= Swiss Bankers Association =

Professional association

The Swiss Bankers Association is a professional organization of Swiss financial institutions.

==Background==

The trade association known as the Swiss Bankers Association was founded in 1912 in Basel, Switzerland. It is the primary industry group representing the Swiss Banks to the government of Switzerland and to the governments of other states. The unity provided by this organization allows the various Swiss banks, from the "Big Two" (UBS and Credit Suisse) down to the smaller community and cantonal banks, to collaborate on various issues of importance to the banking community.
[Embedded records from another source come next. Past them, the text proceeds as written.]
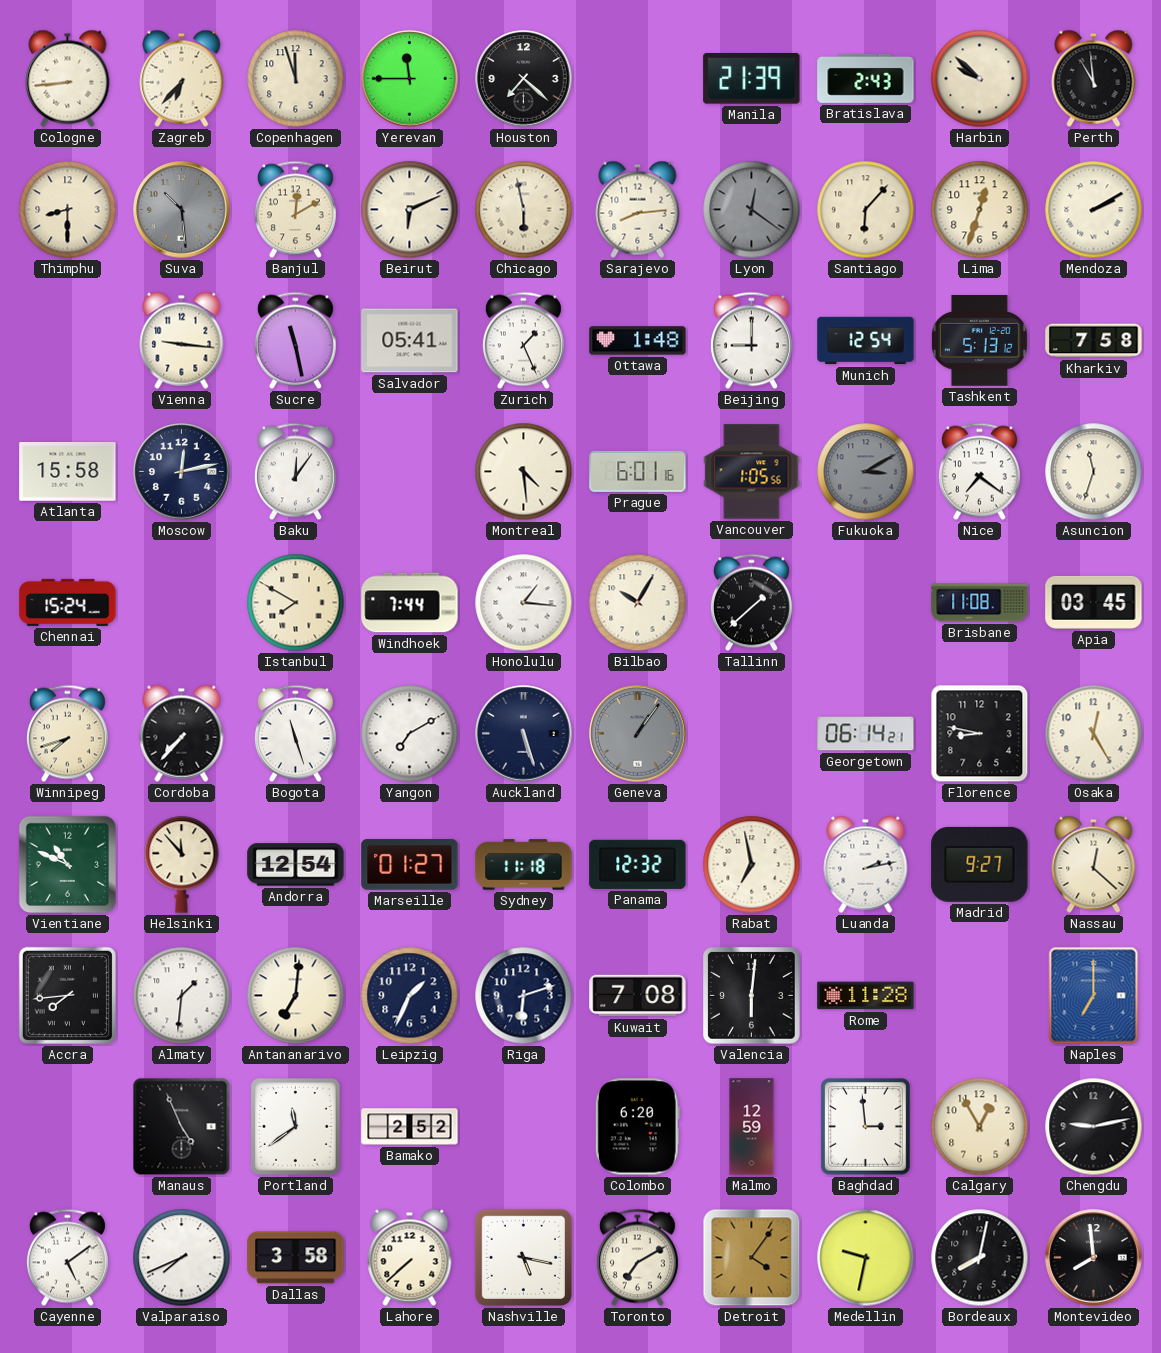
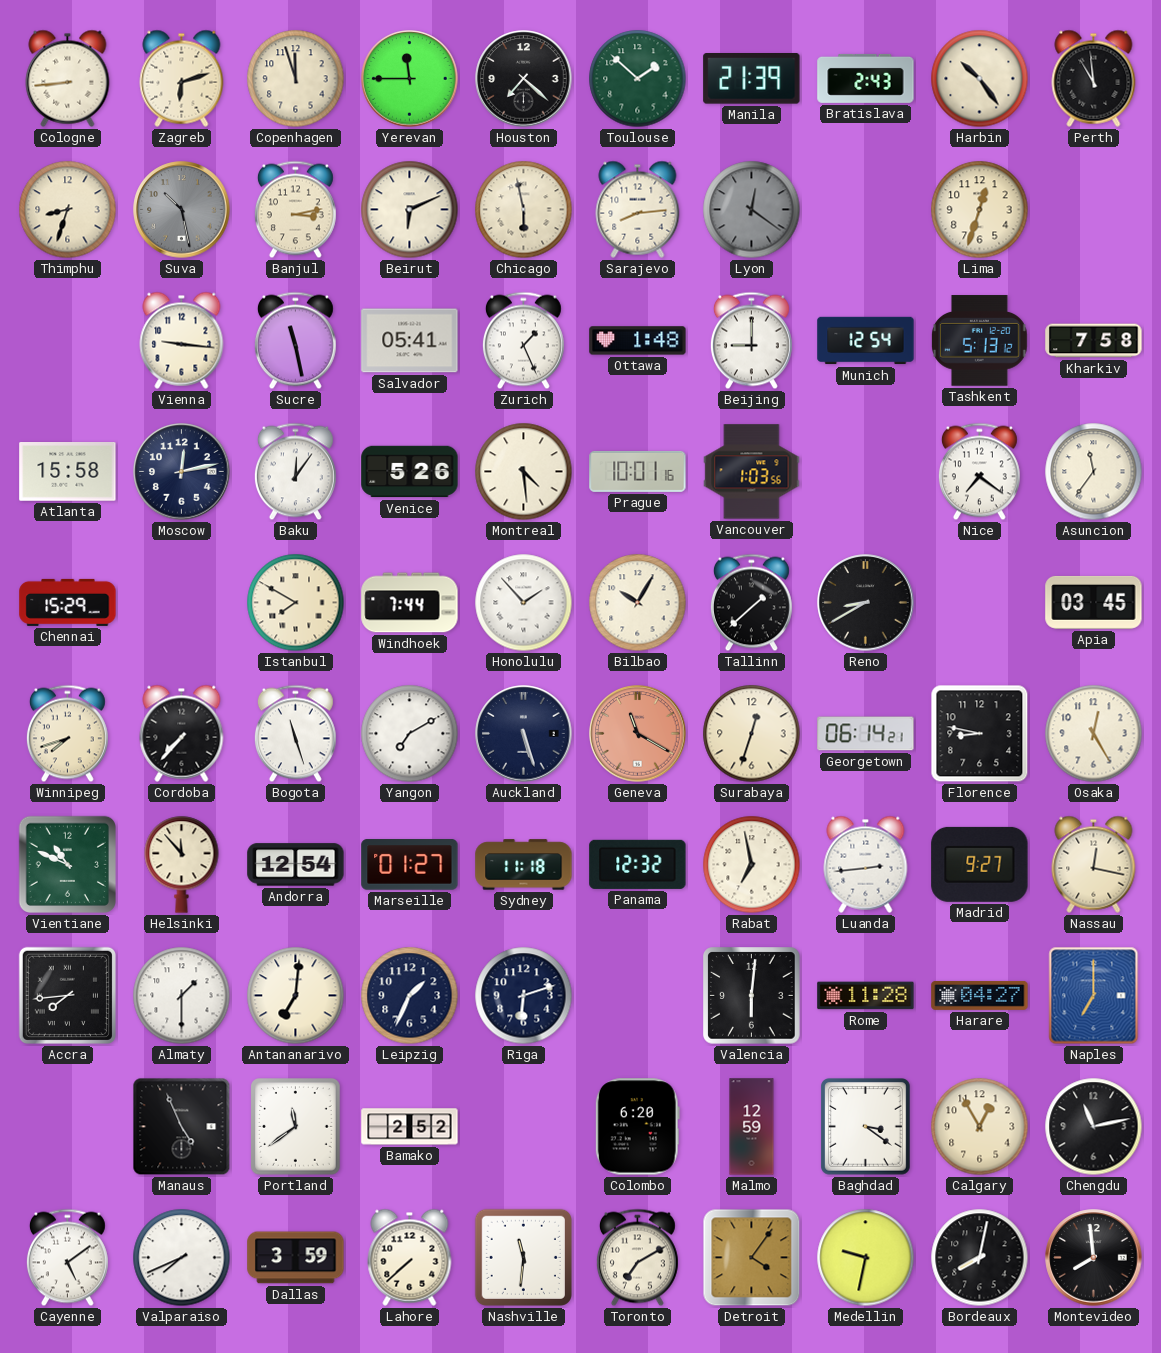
Zagreb: 6:37 -> 6:12
Toulouse: none -> 1:52
Harbin: 9:52 -> 10:24
Thimphu: 8:30 -> 8:33
Suva: 10:29 -> 10:28
Banjul: 12:10 -> 3:13
Santiago: 6:07 -> none
Mendoza: 2:10 -> none
Venice: none -> 5:26
Prague: 6:01 -> 10:01
Vancouver: 1:05 -> 1:03
Fukuoka: 3:10 -> none
Asuncion: 11:33 -> 11:36
Chennai: 15:24 -> 15:29
Honolulu: 1:16 -> 1:53
Reno: none -> 8:40
Brisbane: 11:08 -> none
Geneva: 1:06 -> 11:20
Geneva dial: grey -> salmon
Surabaya: none -> 12:33
Luanda: 2:13 -> 2:44
Nassau: 12:22 -> 12:17
Almaty: 1:31 -> 1:30
Kuwait: 7:08 -> none
Harare: none -> 04:27
Baghdad: 2:59 -> 3:21
Chengdu: 9:13 -> 11:13
Dallas: 3:58 -> 3:59
Nashville: 5:17 -> 11:31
The Swiss Bankers Association's main goal is to maintain and promote the best possible framework conditions for the actors of the Swiss financial centre both at home and abroad.

Firstly, it represents all banks in Switzerland (also foreign owned banks established in Switzerland) in their dealings with authorities in Switzerland and abroad.

Secondly, it promotes the image of the Swiss financial centre throughout the world and fosters a dialogue with the public in Switzerland and abroad.

Thirdly, the banks engage in a form of self-regulation, in conjunction with the Swiss Financial Market Supervisory Authority (FINMA). Under this system, the banks draw up a code of conduct in partnership with the FINMA, which is then enforced through the oversight of the FINMA.

Fourthly, the banks maintain more security, both for their clients and for the world, by working together. They can more adequately protect clients identity, while they can also collaborate to aid the Swiss government in freezing the funds of criminals being investigated under the 1983 Federal Law relating to International Mutual Assistance in Criminal Matters.

Finally, the SBA coordinates and supports the professional training of junior staff and experienced professionals in the banking industry in order to maintain the high quality of customer services.

==Organization==

The organization as of November 2021 has 300 institutional members (banking, securities, and auditing institutions) and approximately 12,000 individual members (high-ranking officials within the institutional members). The chief executive officer of the organization is Roman Studer, with Marcel Rohner as chairman of the board.

A questionnaire in 2014 among its members showed that 85% of the smaller and regional banks consider themselves either unrepresented or insufficiently represented by the SBV.